Com
o tempo aprendi que as relações – todas elas – só valem a pena quando assentam
em quatro pilares simples: respeito mútuo, educação verdadeira,
honestidade nas atitudes e gratidão pelos gestos que recebemos sem os pedir. O
resto é ruído, pressa, necessidade de preencher vazios que não me pertencem.
O
respeito é a base de tudo.
Não
é reverência, não é submissão, não é formalidade. É apenas a capacidade de
reconhecer o outro como alguém com tempo próprio, limites próprios, vida
própria. Quem não entende isto, não entende nada do que é viver em paz.
A
educação, essa, não se finge. Ou existe, ou não existe. Não é feita de palavras
bonitas, mas de gestos simples: saber esperar, saber ouvir, saber chegar
devagar. A educação verdadeira não invade, não exige, não atropela. Aproxima-se
com cuidado.
A
honestidade é o que separa a presença da intenção. Não preciso que me digam
tudo; preciso apenas que o que digam seja verdadeiro. A vida já me ensinou a
distinguir quem vem por bem de quem vem por necessidade.
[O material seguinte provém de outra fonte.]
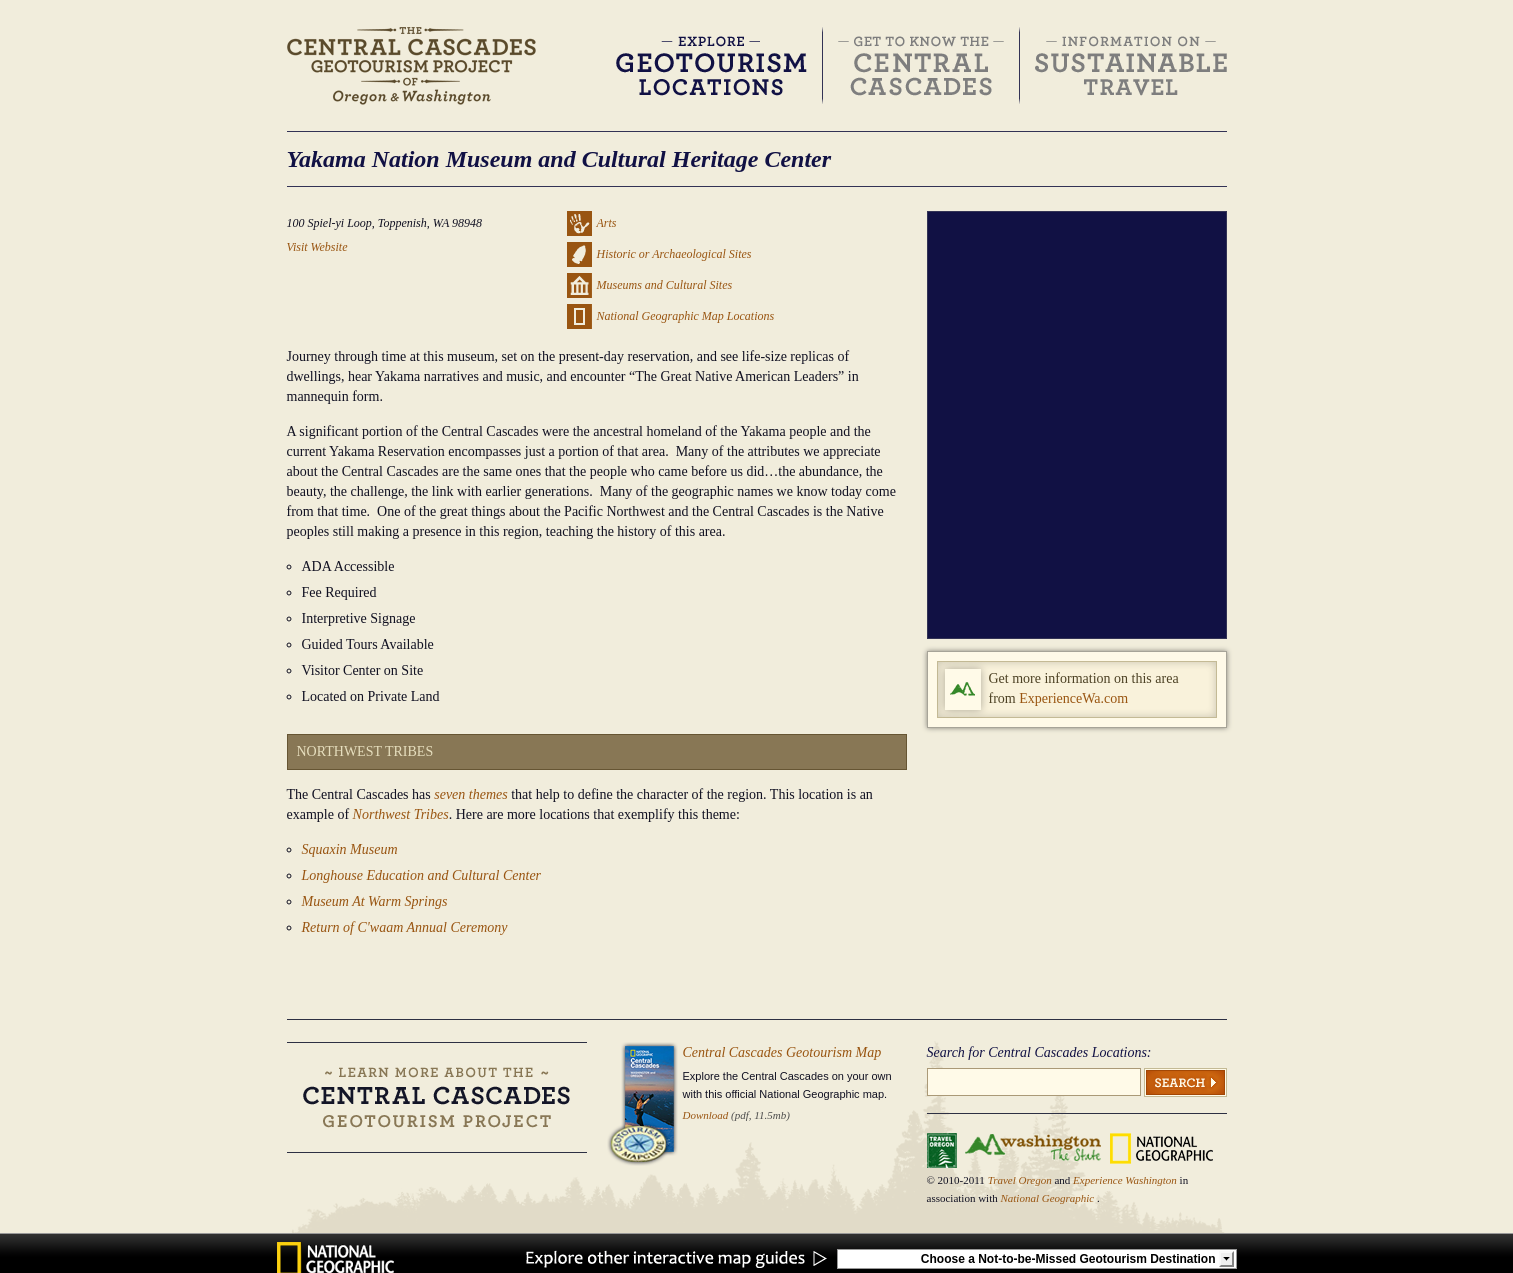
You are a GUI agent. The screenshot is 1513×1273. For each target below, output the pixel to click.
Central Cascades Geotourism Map (782, 1052)
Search (1185, 1082)
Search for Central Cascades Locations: (1039, 1052)
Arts (607, 223)
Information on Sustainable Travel (1131, 65)
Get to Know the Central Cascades (921, 65)
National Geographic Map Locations (686, 316)
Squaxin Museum (350, 849)
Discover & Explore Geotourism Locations (712, 65)
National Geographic (1048, 1198)
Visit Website (317, 247)
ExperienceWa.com (1073, 698)
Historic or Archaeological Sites (674, 254)
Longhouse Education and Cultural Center (422, 875)
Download (706, 1115)
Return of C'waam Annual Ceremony (405, 927)
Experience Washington (1126, 1180)
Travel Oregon (1021, 1180)
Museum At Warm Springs (375, 901)
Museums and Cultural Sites (665, 285)
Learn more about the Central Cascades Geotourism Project (437, 1097)
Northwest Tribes (401, 814)
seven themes (470, 794)
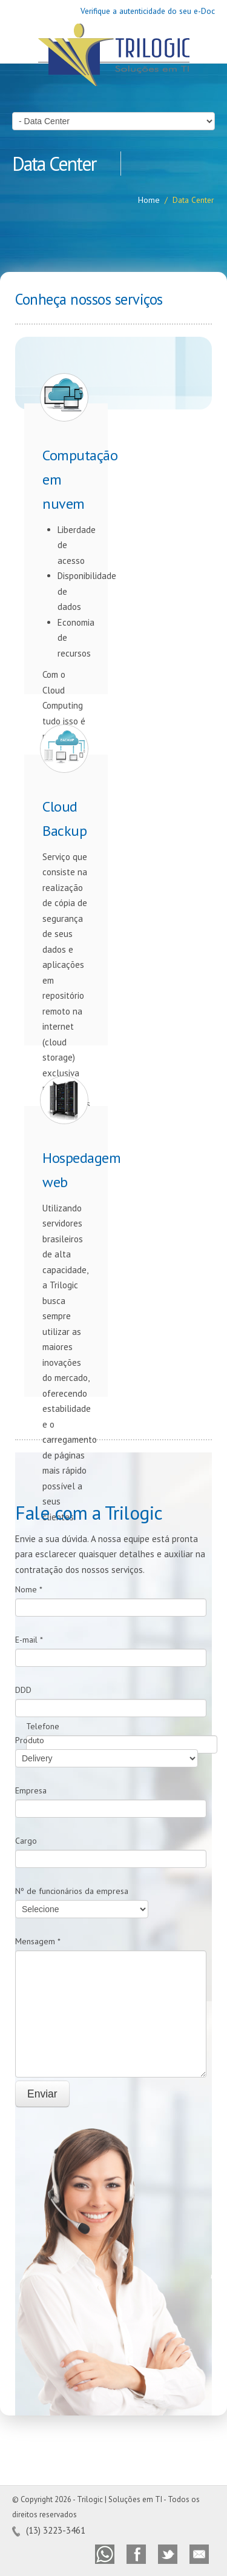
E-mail (29, 1639)
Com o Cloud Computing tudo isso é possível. (66, 577)
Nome (28, 1589)
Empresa (31, 1790)
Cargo (26, 1840)
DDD (23, 1689)
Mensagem (38, 1941)
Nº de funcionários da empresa (71, 1891)
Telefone (42, 1726)
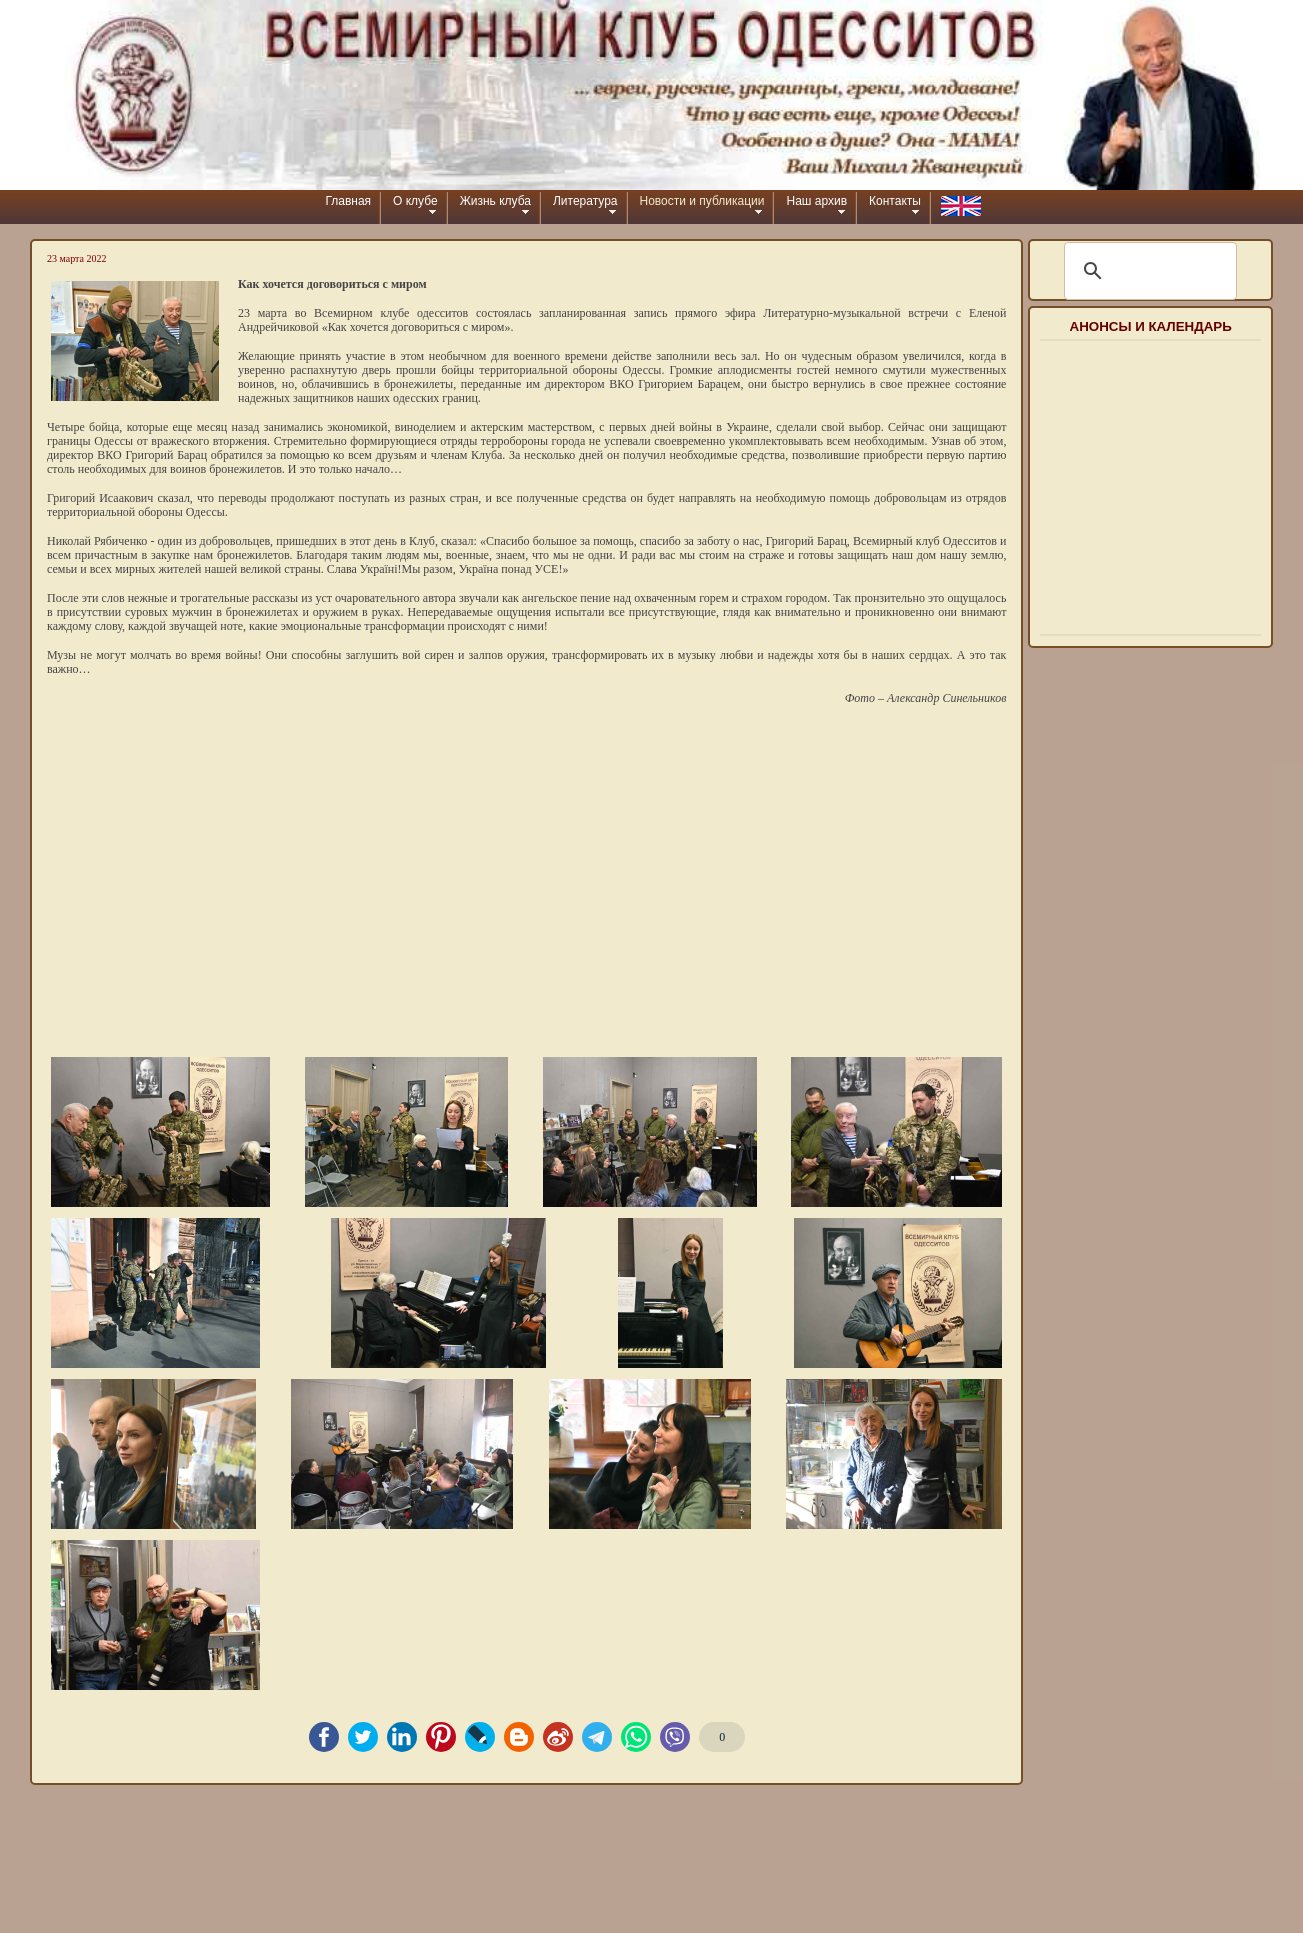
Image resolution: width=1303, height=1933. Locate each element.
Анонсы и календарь (1151, 326)
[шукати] (1147, 271)
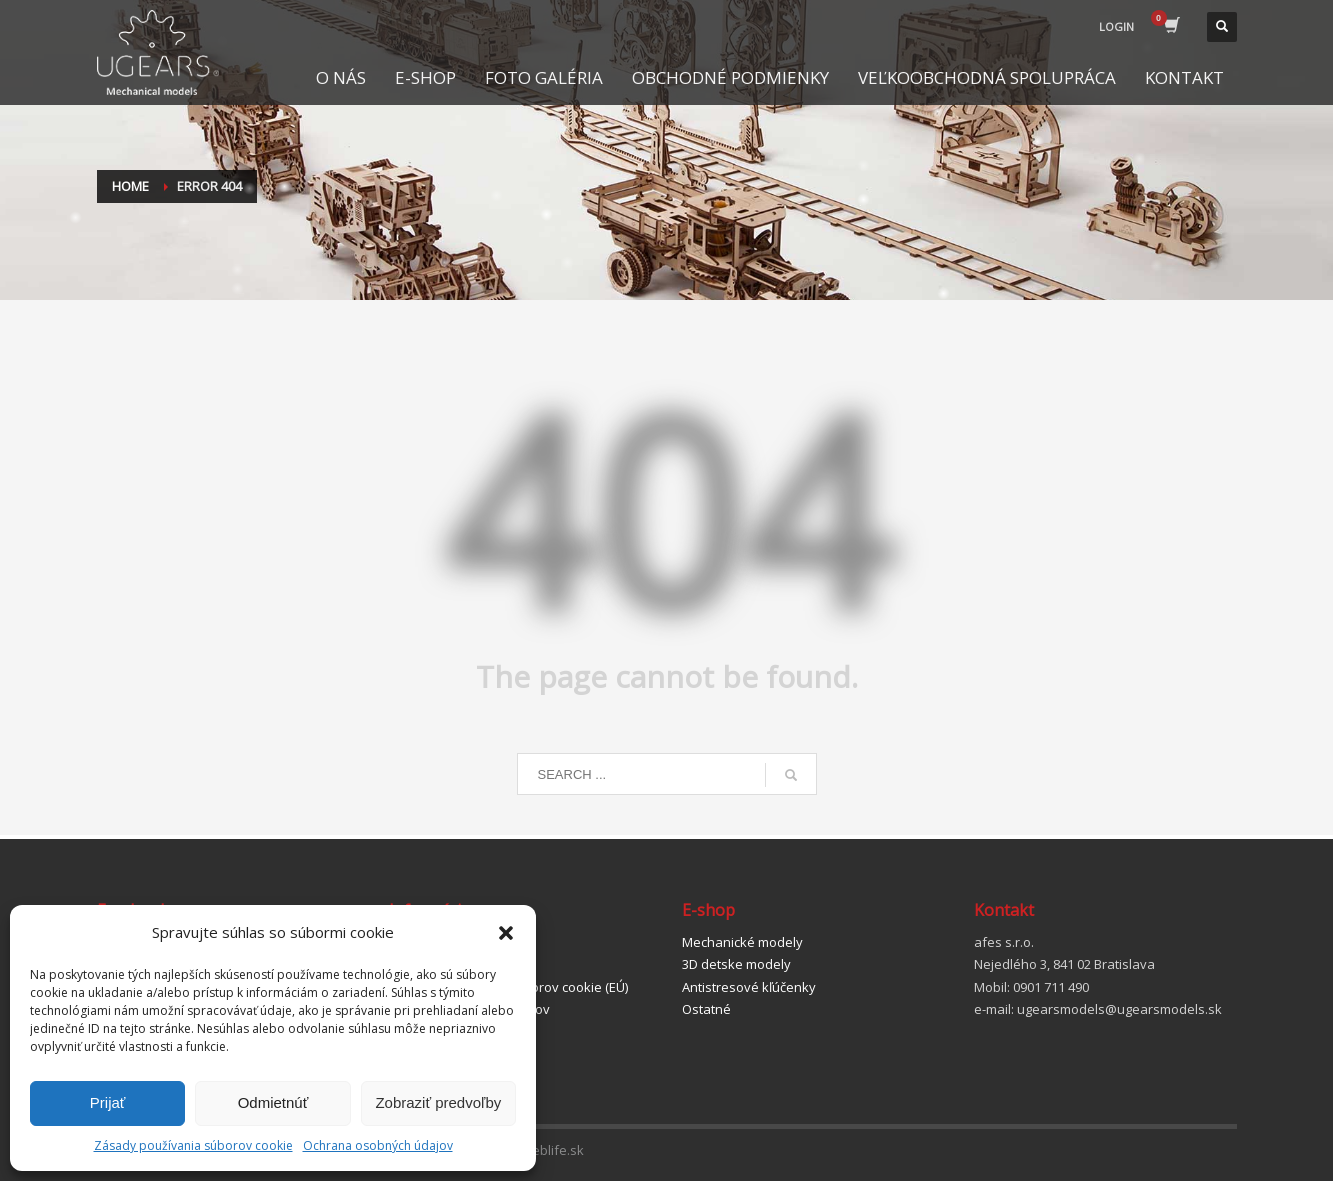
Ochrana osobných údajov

E eu prefiro sempre a
verdade simples à simpatia apressada.
E
depois há a gratidão – essa forma silenciosa de reconhecer o que nos é dado sem
que o tenhamos pedido. A gratidão não se anuncia, sente-se. É o gesto de quem
sabe que nada é garantido e que cada ajuda, cada palavra, cada presença tem
valor.
É
isto que procuro. É isto que ofereço. O resto… passa-me ao lado.